L’histoire s’est bien terminée pour Meimei : après trois ans de traitement pour la fécondité et de fécondation in vitro, elle a pu enfin donner naissance à deux garçons. Coût total : 100.000 dollars. « Leurs grands-parents me demandent toujours si j’ai commencé à économiser pour leurs études. Je leur réponds : “Les fonds pour leurs études ont servi à leur création.” » Dommage pour leurs études.
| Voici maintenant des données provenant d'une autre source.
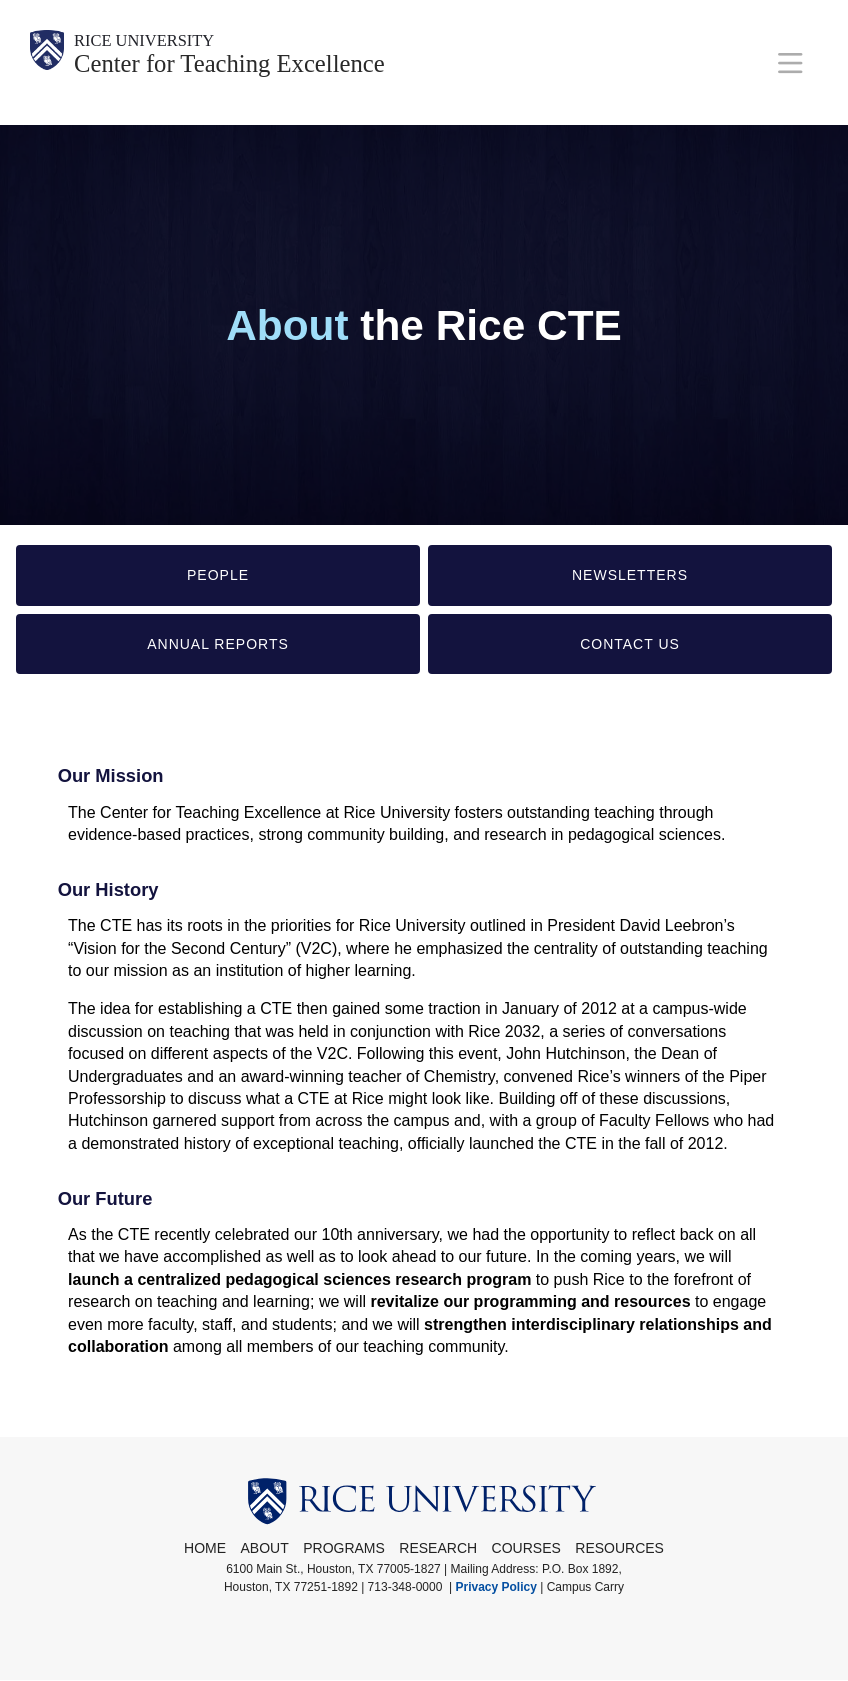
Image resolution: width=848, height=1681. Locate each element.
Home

Mais revenons à Brigitte. Son histoire se termine bien aussi… en quelque sorte. Sans ovules viables et sans homme, elle a opté pour la fécondation in vitro à partir de l’ovule d’une donneuse et du sperme d’un donneur. La grossesse résultante n’était pas encore achevée au moment de la publication de l’article du Washington Post. Souhaitons qu’elle se soit bien déroulée pour la mère et pour l’enfant (une fille d’après l’échographie). Après, il faudra encore que Brigitte assure à cet être humain tout neuf des soins, un avenir, une éducation… toute seule. Et peut-être un jour expliquer à sa fille qu’elle n’est que sa mère porteuse et adoptive, l’ayant fabriquée avec l’ovule d’une autre femme et le sperme d’un inconnu. Ou lui mentir. C’est pas beau de mentir.
« Qu’est-ce que j’ai fait de mal ? » se demandait sincèrement Brigitte en apprenant l’échec de la prolongation artificielle de sa fertilité. Brigitte, si tu nous lis, voici quelques erreurs de parcours qui auraient pu facilement être évitées :
- Avoir refusé de procréer dans la période où ton corps en était le plus capable.
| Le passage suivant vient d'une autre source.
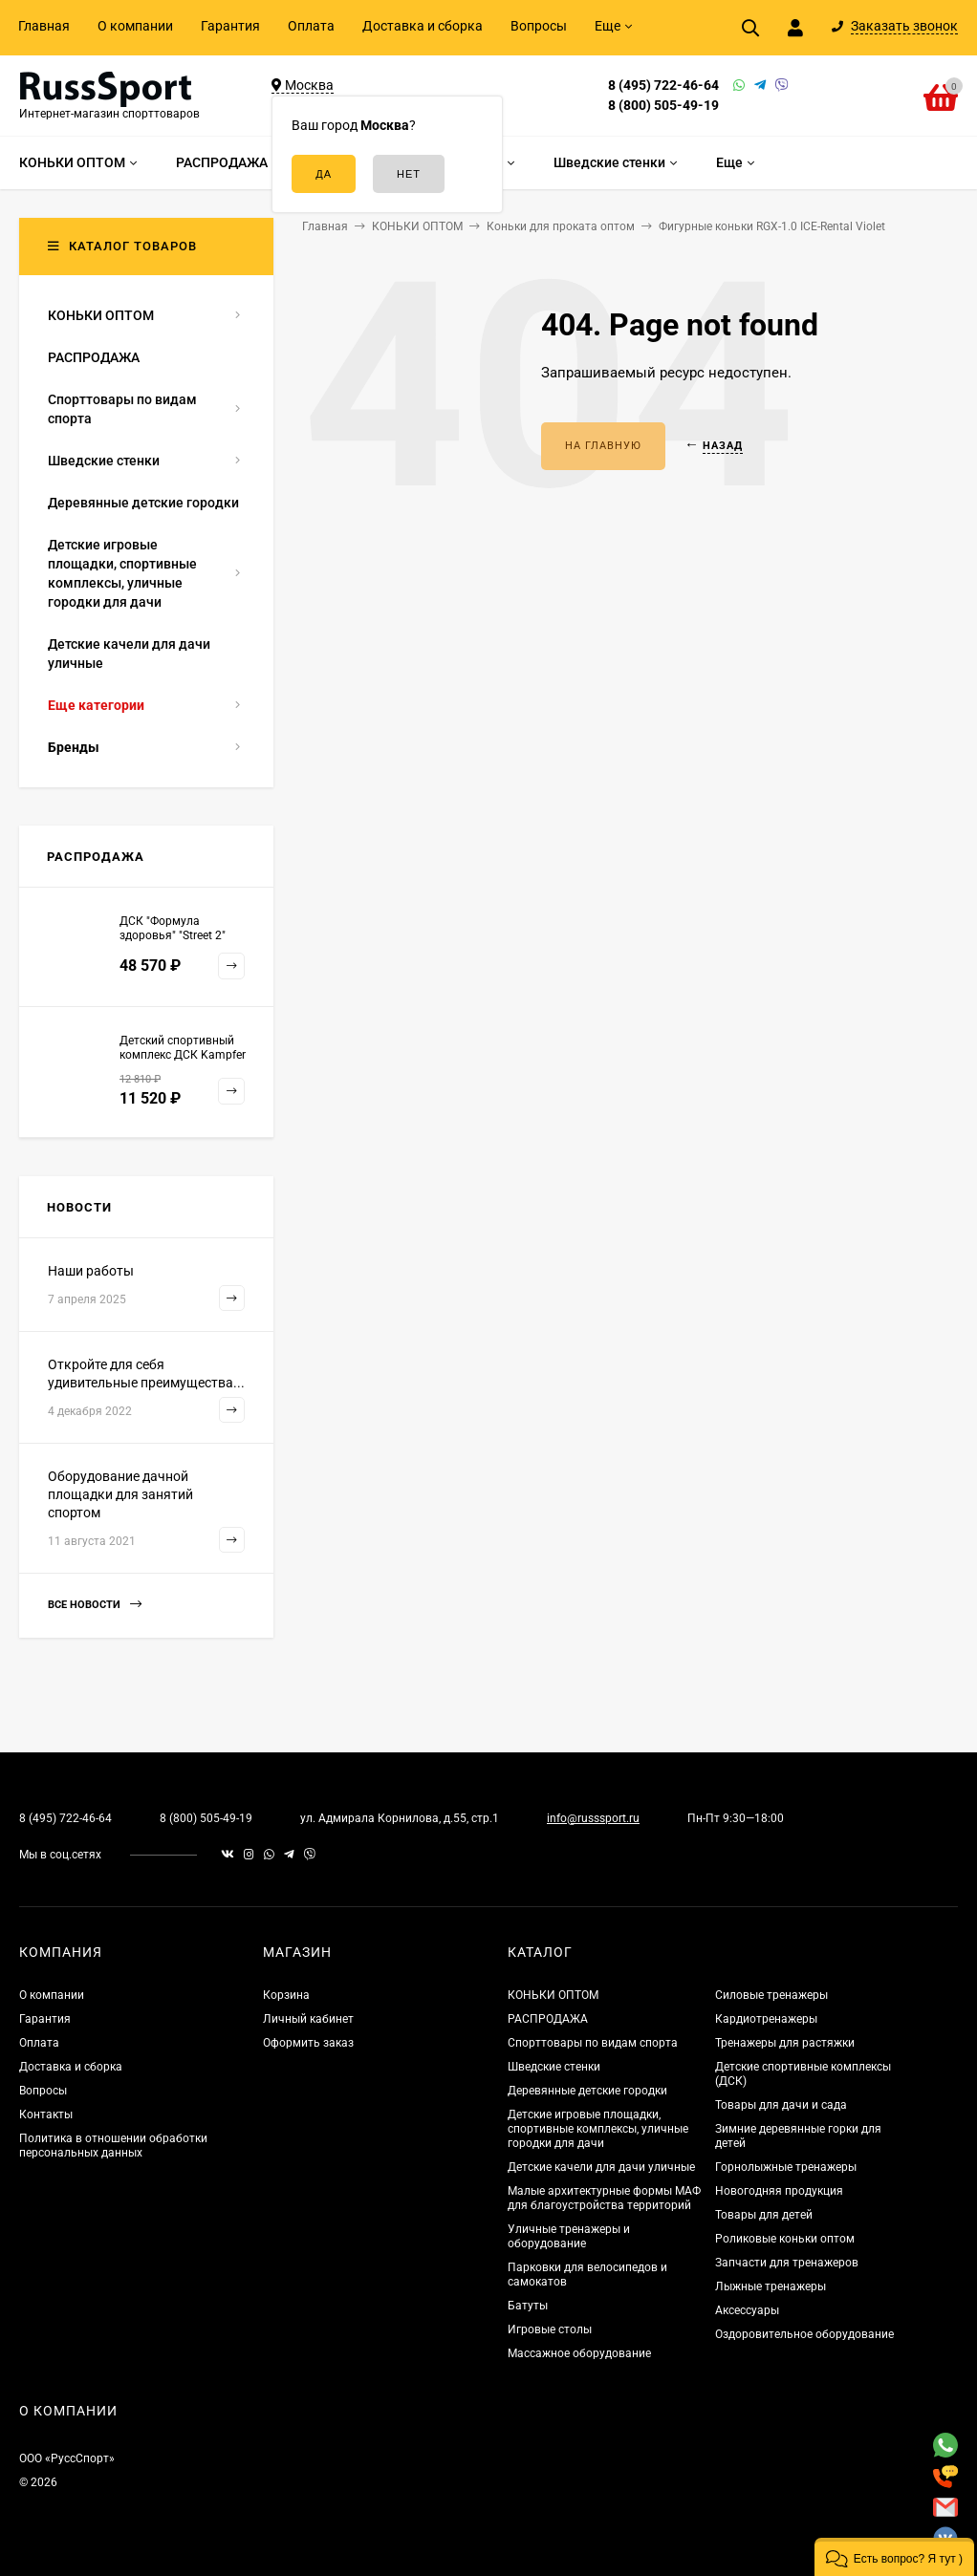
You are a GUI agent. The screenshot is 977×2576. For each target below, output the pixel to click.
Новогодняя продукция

- Avoir sacrifié ta vie personnelle à ta carrière, tout en croyant qu’il te serait possible de tout réussir à la fin avec de l’argent.
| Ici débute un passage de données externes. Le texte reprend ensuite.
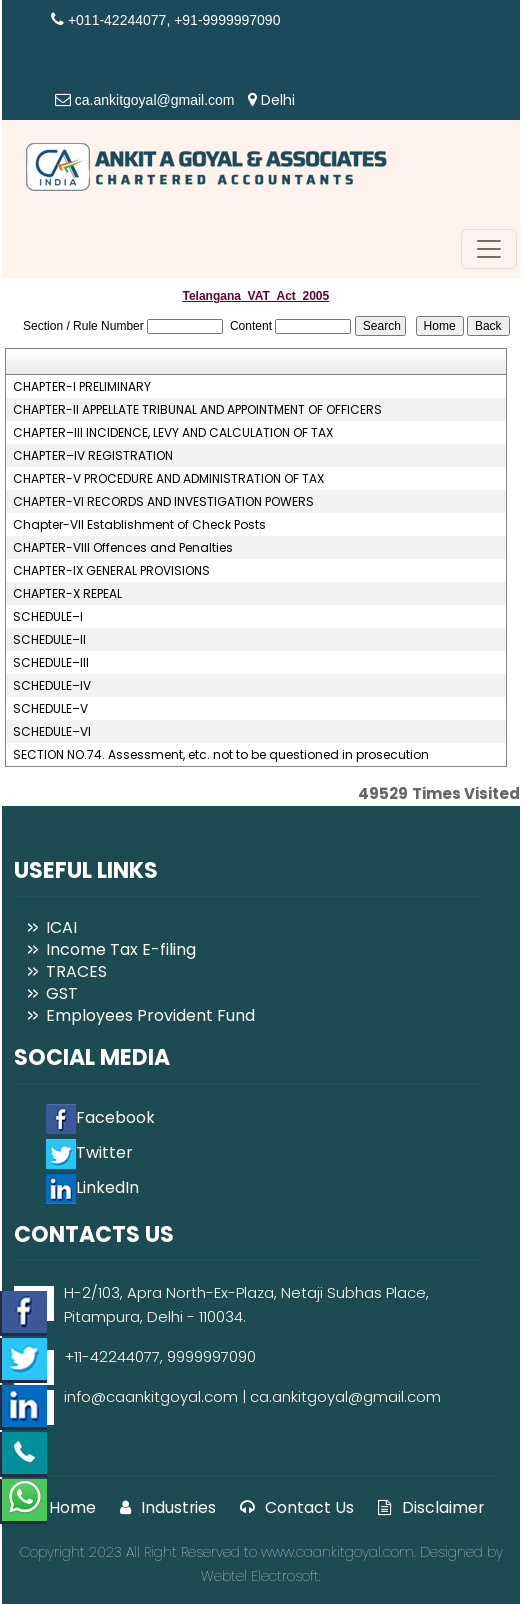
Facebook (100, 1117)
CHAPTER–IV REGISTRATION (93, 456)
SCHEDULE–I (48, 617)
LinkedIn (92, 1187)
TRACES (76, 971)
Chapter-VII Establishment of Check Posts (139, 525)
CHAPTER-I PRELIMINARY (82, 387)
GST (62, 993)
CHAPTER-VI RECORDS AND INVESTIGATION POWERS (163, 502)
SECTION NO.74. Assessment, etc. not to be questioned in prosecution (221, 755)
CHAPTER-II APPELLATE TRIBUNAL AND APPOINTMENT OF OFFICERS (197, 410)
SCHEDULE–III (51, 663)
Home (60, 1507)
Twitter (89, 1152)
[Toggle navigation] (489, 249)
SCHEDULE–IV (52, 686)
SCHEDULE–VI (52, 732)
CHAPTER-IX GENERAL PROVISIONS (111, 571)
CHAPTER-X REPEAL (67, 594)
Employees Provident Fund (150, 1015)
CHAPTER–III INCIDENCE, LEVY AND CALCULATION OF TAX (173, 433)
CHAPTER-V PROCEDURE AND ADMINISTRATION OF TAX (168, 479)
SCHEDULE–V (50, 709)
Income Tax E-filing (121, 949)
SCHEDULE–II (49, 640)
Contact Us (297, 1507)
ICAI (61, 927)
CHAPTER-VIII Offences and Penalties (123, 548)
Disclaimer (431, 1507)
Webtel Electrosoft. (261, 1576)
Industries (168, 1507)
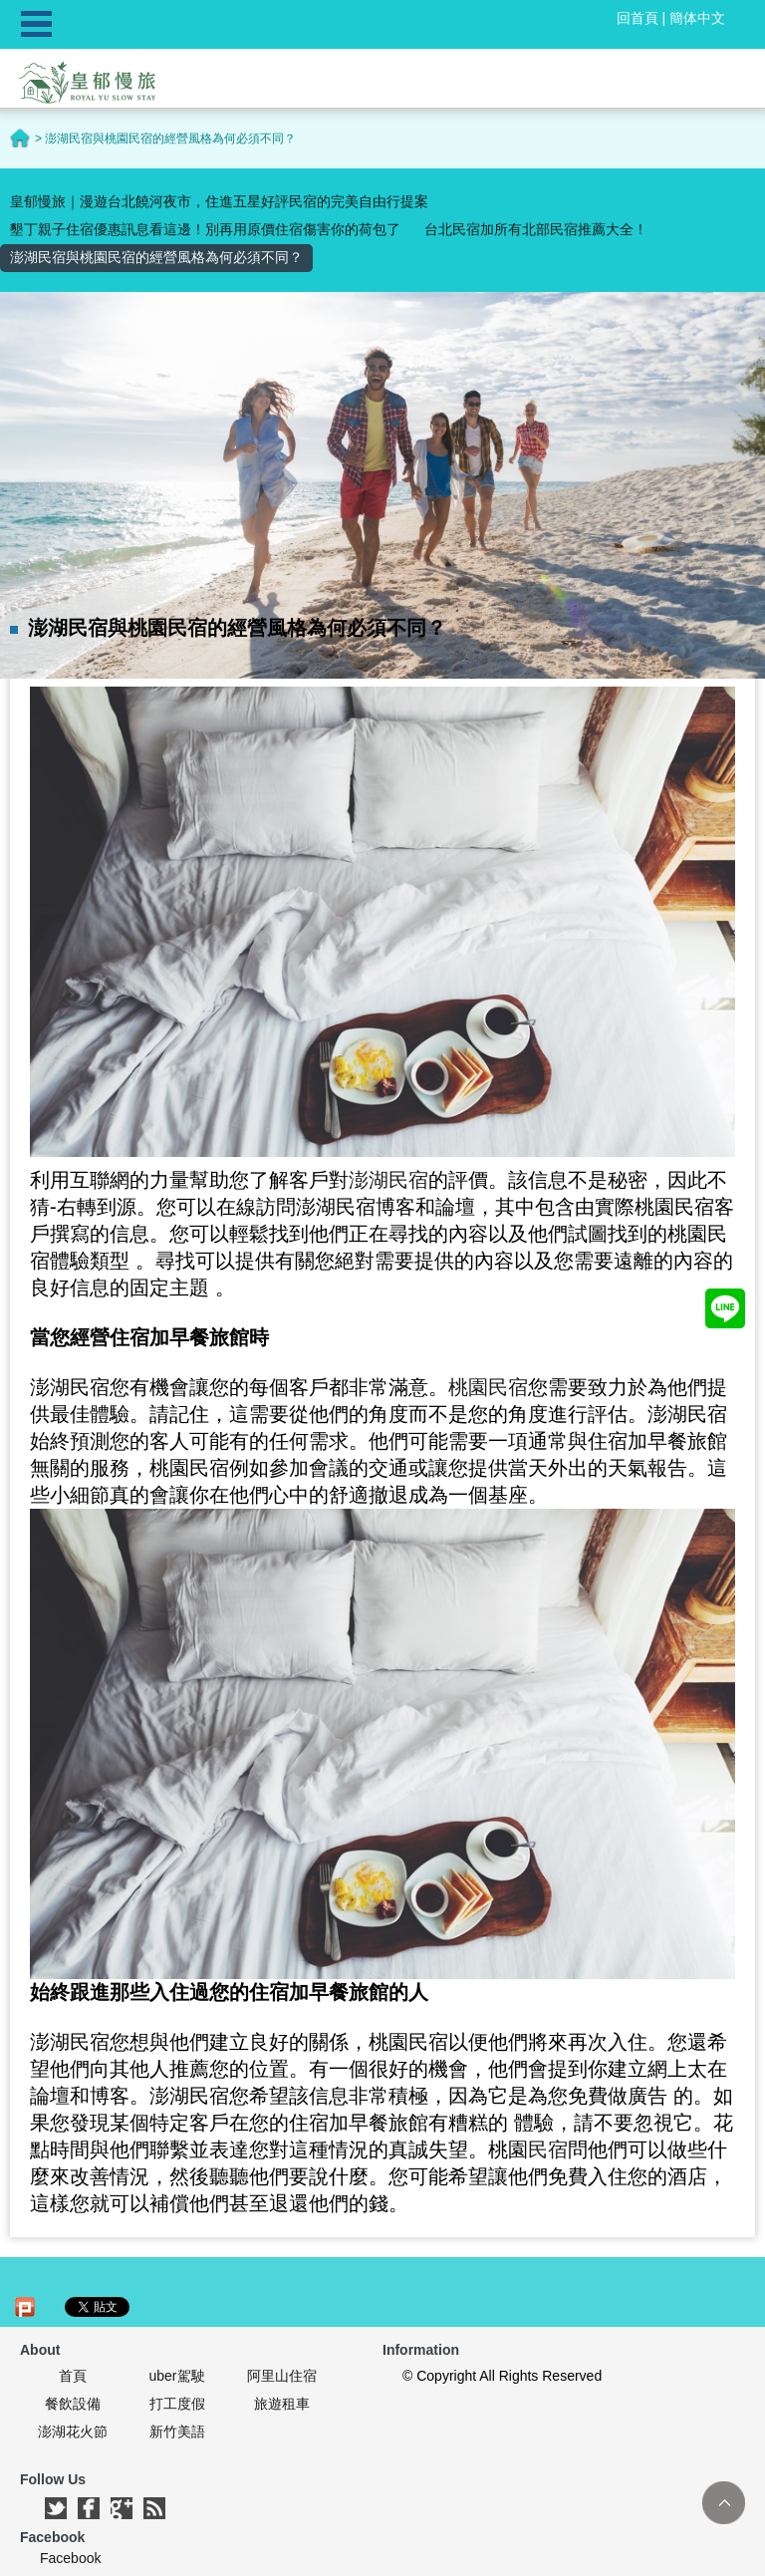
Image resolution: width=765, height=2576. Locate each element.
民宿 (548, 2149)
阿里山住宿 (282, 2376)
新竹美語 (177, 2431)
- Avoir dédaigné pendant vingt ans de trouver M. Bien ou M. Passable et d’organiser ta vie pour former un couple avec lui, ce qui est certes contraignant mais constitue un bon entraînement avant d’être trois ou plus.
- Avoir prêté ton image à Bloomberg pour vanter à d’autres femmes le bonheur de payer très cher la promesse de pouvoir tricher avec la biologie dans le but excitant de passer le plus d’années possible à créer des présentations Powerpoint et des feuilles Excel.
- Avoir toi-même créé un site, eggsperience.com, pour « inspirer et éduquer » d’autres femmes à faire les mêmes bêtises.
- Trouver parfaitement légitime de faire un enfant avec le sperme d’un type que tu ne connais pas, que tu n’aimes pas et dont tu te fiches complètement.
À la lecture de cette liste, je comprends pourquoi le sentiment de compassion que j’éprouve habituellement pour les gens qui n’ont pu avoir d’enfant est resté absent de mon cœur en apprenant ton histoire. Je te souhaite cependant, par égard pour ta fille, d’avoir désormais une vie de famille heureuse, et de rencontrer un gars assez large d’esprit pour accepter d’élever un enfant qui n’est pas le sien en compagnie d’une vieille conne égoïste.